Count Scar could also be called "historical" fantasy, in that it is set in what is basically southern France in the thirteenth century, complete with medieval Christianity, although with the addition of magic.  The advantage of historical fantasy as a story-telling medium over historical fiction is that no one is going to get honked off if anachronisms creep in.  (I'm a medievalist.  There are extremely few anachronisms in Scar.  Maybe the forks.)

In recent years fantasy has picked up lots of new varieties.  "Science fantasy" is a real sub-genre, which combines fantasy with science fiction, even though both fantasy authors and SF authors dislike the term.  It has major elements of science fiction, like space ships, alien beings from other planets, hyper-modern technology, and a setting in a future version of our universe, but it also includes magic and/or supernatural beings.  Dune is really science fantasy, although the sub-genre didn't exist when it was first published.  In the SF community, faster-than-light travel is designated as NOT fantasy (because SF would be a lot less interesting if we only bopped around our own galaxy and its uninhabited planets), but other than that science fiction suggests semi-plausibly that one could get there from here.
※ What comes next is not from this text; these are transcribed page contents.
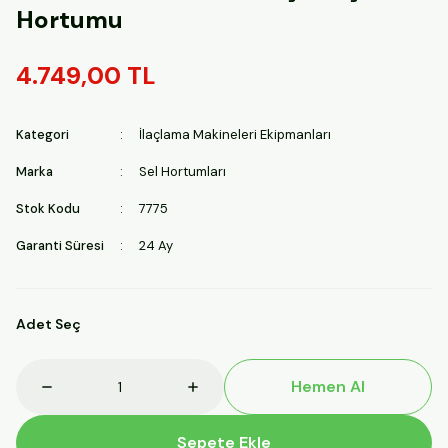
Hortumu
4.749,00 TL
Kategori
İlaçlama Makineleri Ekipmanları
Marka
Sel Hortumları
Stok Kodu
7775
Garanti Süresi
24 Ay
Adet Seç
Hemen Al
Sepete Ekle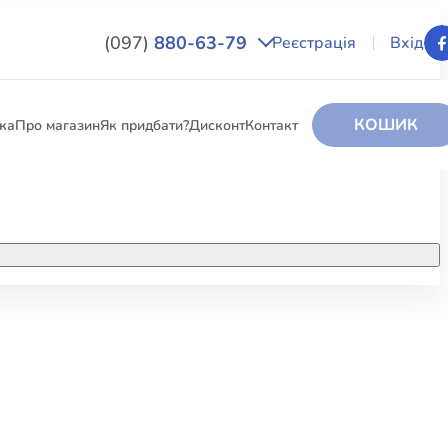
(097)
880-63-79
Реєстрація
Вхід
КОШИК
вка
Про магазин
Як придбати?
Дисконт
Контакт
НИГИ
За додатковою інформацією дзвоніть
за номером:
+38 (097) 880-6379
РИ
Ми у Facebook
ЛЕКТІ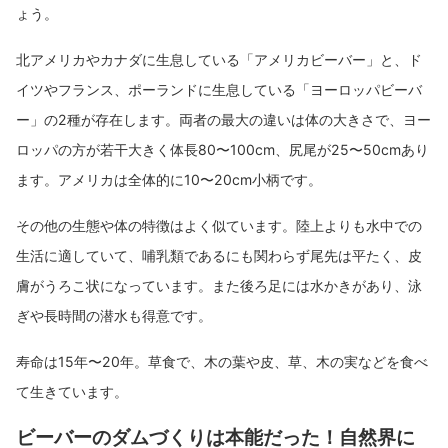
ょう。
北アメリカやカナダに生息している「アメリカビーバー」と、ド
イツやフランス、ポーランドに生息している「ヨーロッパビーバ
ー」の2種が存在します。両者の最大の違いは体の大きさで、ヨー
ロッパの方が若干大きく体長80〜100cm、尻尾が25〜50cmあり
ます。アメリカは全体的に10〜20cm小柄です。
その他の生態や体の特徴はよく似ています。陸上よりも水中での
生活に適していて、哺乳類であるにも関わらず尾先は平たく、皮
膚がうろこ状になっています。また後ろ足には水かきがあり、泳
ぎや長時間の潜水も得意です。
寿命は15年〜20年。草食で、木の葉や皮、草、木の実などを食べ
て生きています。
ビーバーのダムづくりは本能だった！自然界に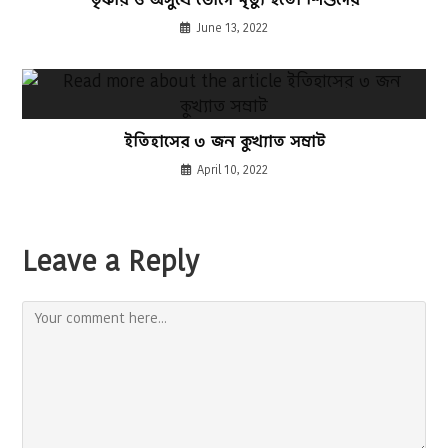
June 13, 2022
ইতিহাসের ৩ জন কুখ্যাত সম্রাট
April 10, 2022
Leave a Reply
Comment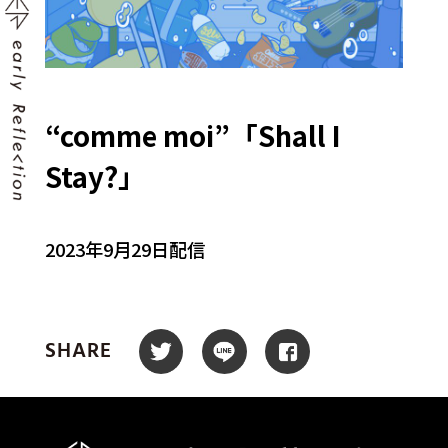
“comme moi”「Shall I
Stay?」
2023年9月29日配信
SHARE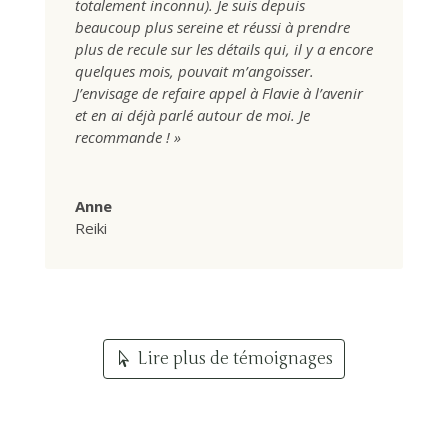
totalement inconnu). Je suis depuis
beaucoup plus sereine et réussi à prendre
plus de recule sur les détails qui, il y a encore
quelques mois, pouvait m’angoisser.
J’envisage de refaire appel à Flavie à l’avenir
et en ai déjà parlé autour de moi. Je
recommande ! »
Anne
Reiki
Lire plus de témoignages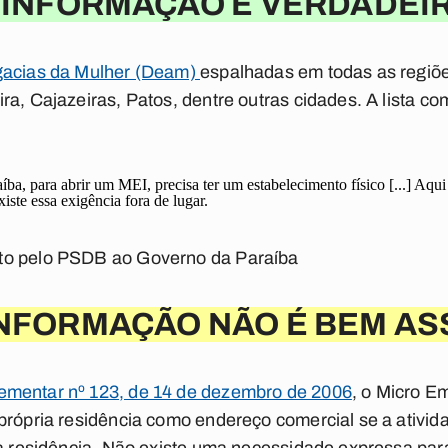
 INFORMAÇÃO É VERDADEI
egacias da Mulher (Deam)
espalhadas em todas as regiõ
ra, Cajazeiras, Patos, dentre outras cidades. A lista c
ba, para abrir um MEI, precisa ter um estabelecimento físico [...] Aq
iste essa exigência fora de lugar.
to pelo PSDB ao Governo da Paraíba
INFORMAÇÃO NÃO É BEM AS
ementar nº 123, de 14 de dezembro de 2006
, o Micro E
própria residência como endereço comercial se a ativid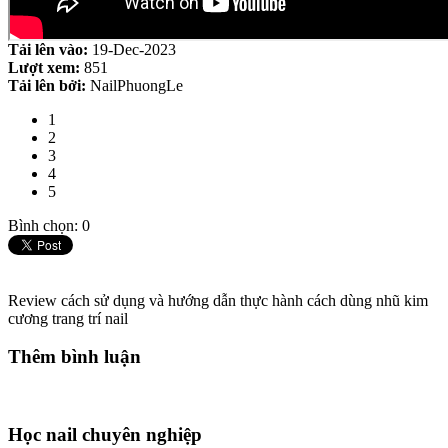
Tải lên vào:
19-Dec-2023
Lượt xem:
851
Tải lên bởi:
NailPhuongLe
1
2
3
4
5
Bình chọn: 0
Review cách sử dụng và hướng dẫn thực hành cách dùng nhũ kim
cương trang trí nail
Thêm bình luận
Học nail chuyên nghiệp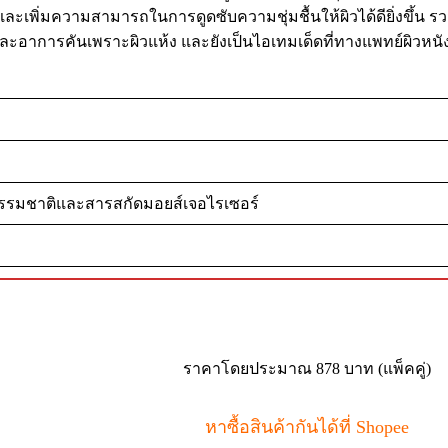
รง และเพิ่มความสามารถในการดูดซับความชุ่มชื้นให้ผิวได้ดียิ่งขึ้น
ละอาการคันเพราะผิวแห้ง และยังเป็นไอเทมเด็ดที่ทางแพทย์ผิวหนั
รรมชาติและสารสกัดมอยส์เจอไรเซอร์
ราคาโดยประมาณ 878 บาท (แพ็คคู่)
หาซื้อสินค้ากันได้ที่ Shopee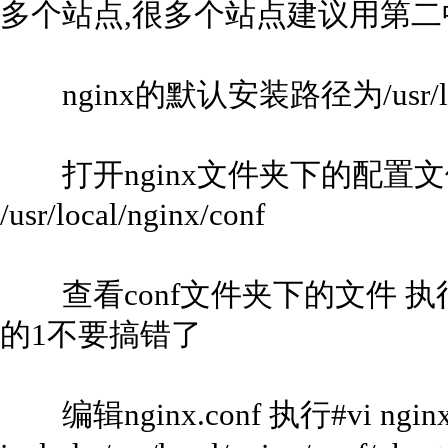
多个站点,很多个站点建议用第二
nginx的默认安装路径为/usr/loca
打开nginx文件夹下的配置文件
/usr/local/nginx/conf
查看conf文件夹下的文件 执行#ll
的1不要搞错了
编辑nginx.conf 执行#vi ngin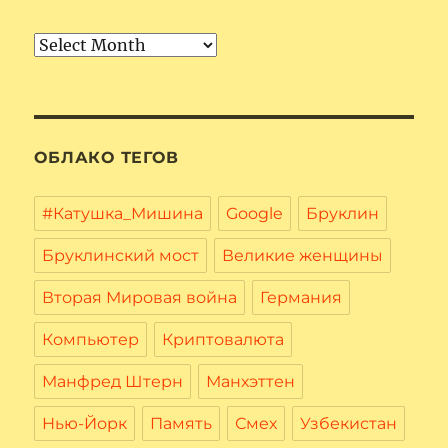
Архив
ОБЛАКО ТЕГОВ
#Катушка_Мишина
Google
Бруклин
Бруклинский мост
Великие женщины
Вторая Мировая война
Германия
Компьютер
Криптовалюта
Манфред Штерн
Манхэттен
Нью-Йорк
Память
Смех
Узбекистан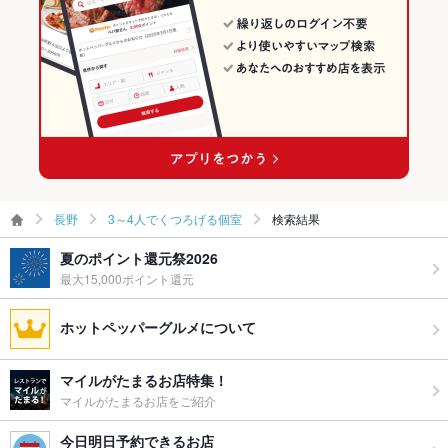
長野
3～4人でくつろげる個室
検索結果
夏のポイント還元祭2026
最大15,000ポイント還元
ホットペッパーグルメについて
マイルがたまるお店特集！
マイルがたまるお店をご紹介
今日明日予約できるお店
Another version is "humorous" fantasy, where the author tries to have well developed characters and an actual plot, but there are chuckles on almost every page, as the author mocks many of the conventions of fantasy.  Terry Pratchett was the master of humorous fantasy.  My first published novel, A Bad Spell in Yurt, got panned by some readers as not being funny enough, whereas others felt, What's all this humor doing in a book that also mentions the redemption of souls?  (Fortunately a whole lot of people liked it anyway.)



Maybe Bad Spell is closer to what is termed "cozy" fantasy, where you can have magical beings and fully-realized imagined worlds, but you do not have to have the fate of the planet resting on whether our brave band of adventurers do or do not manage to overcome the Dark Lord.  Cozy fantasy is often recommended for tweens and early teen readers, even if the protagonists are not teenagers themselves (my wizard hero, seen above, is 29).

Then there is "urban" fantasy, set in something like our current world, but with vampires, werewolves, and the like hiding at the edges.  The Twilight series really catapulted urban fantasy into prominence.  Is Harry Potter urban fantasy?  Not really, because urban fantasy tends to be quite dark.

Rather, Harry Potter is YA ("young adult") fantasy, which can take on aspects of all different sorts of fantasy, but is consistent in having young protagonists having to take charge because the adults for some reason have failed (or been killed off or just don't understand).  In the process our young protagonists mature and learn about themselves.  Sometimes they have sex, though that is not required.  The teen years with magic, swords, and capes!  Less school cafeteria, more castles.  Let's do it.

YA fantasy is often set in what I call "fairy tale land," where you've got your princesses and castles and maybe fairy godmothers and witches, but there's little effort to create a whole, consistent world, and the princesses behave pretty much like modern teenage girls.  If they find themselves in a patriarchal, class-based society, they struggle against it.

So what does all this mean?  It means that fantasy is a rich, diverse genre.  If someone says they "don't like fantasy," maybe they just haven't read the right sort (I think I've written most of these versions and know I've read all of them).